REQUIRED ACTION. Restate every entry verbatim; drop the pictures.

GIVEN RECORDS.
- Opening Delimiter -
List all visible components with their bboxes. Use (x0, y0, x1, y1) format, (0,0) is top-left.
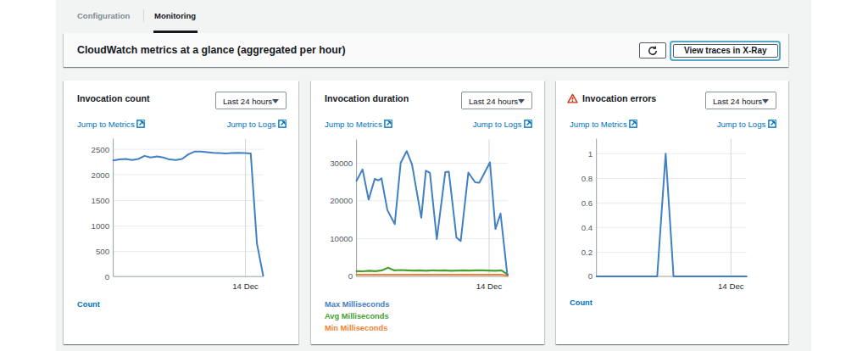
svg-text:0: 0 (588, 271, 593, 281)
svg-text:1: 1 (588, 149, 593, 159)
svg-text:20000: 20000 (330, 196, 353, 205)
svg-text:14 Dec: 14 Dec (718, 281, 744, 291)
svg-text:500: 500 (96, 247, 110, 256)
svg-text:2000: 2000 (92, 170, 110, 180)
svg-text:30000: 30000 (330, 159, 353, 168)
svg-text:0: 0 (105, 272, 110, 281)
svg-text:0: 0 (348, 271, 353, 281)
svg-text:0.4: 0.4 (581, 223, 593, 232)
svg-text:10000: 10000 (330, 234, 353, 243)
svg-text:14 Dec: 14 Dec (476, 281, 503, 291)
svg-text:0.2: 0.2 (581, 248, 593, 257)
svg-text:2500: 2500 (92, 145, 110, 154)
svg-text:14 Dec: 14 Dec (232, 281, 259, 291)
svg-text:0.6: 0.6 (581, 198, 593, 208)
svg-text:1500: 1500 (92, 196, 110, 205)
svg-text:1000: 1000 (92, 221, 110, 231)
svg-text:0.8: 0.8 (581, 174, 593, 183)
- Closing Delimiter -
RESPONSE TO THIS EXERCISE.
List all visible components with their bboxes. Use (x0, y0, x1, y1) format, (0,0) is top-left.
svg-text:0: 0 (588, 271, 593, 281)
svg-text:1: 1 (588, 149, 593, 159)
svg-text:20000: 20000 (330, 196, 353, 205)
svg-text:14 Dec: 14 Dec (718, 281, 744, 291)
svg-text:500: 500 (96, 247, 110, 256)
svg-text:2000: 2000 (92, 170, 110, 180)
svg-text:30000: 30000 (330, 159, 353, 168)
svg-text:0: 0 (105, 272, 110, 281)
svg-text:0: 0 (348, 271, 353, 281)
svg-text:0.4: 0.4 (581, 223, 593, 232)
svg-text:10000: 10000 (330, 234, 353, 243)
svg-text:14 Dec: 14 Dec (476, 281, 503, 291)
svg-text:0.2: 0.2 (581, 248, 593, 257)
svg-text:2500: 2500 (92, 145, 110, 154)
svg-text:14 Dec: 14 Dec (232, 281, 259, 291)
svg-text:0.6: 0.6 (581, 198, 593, 208)
svg-text:1500: 1500 (92, 196, 110, 205)
svg-text:1000: 1000 (92, 221, 110, 231)
svg-text:0.8: 0.8 (581, 174, 593, 183)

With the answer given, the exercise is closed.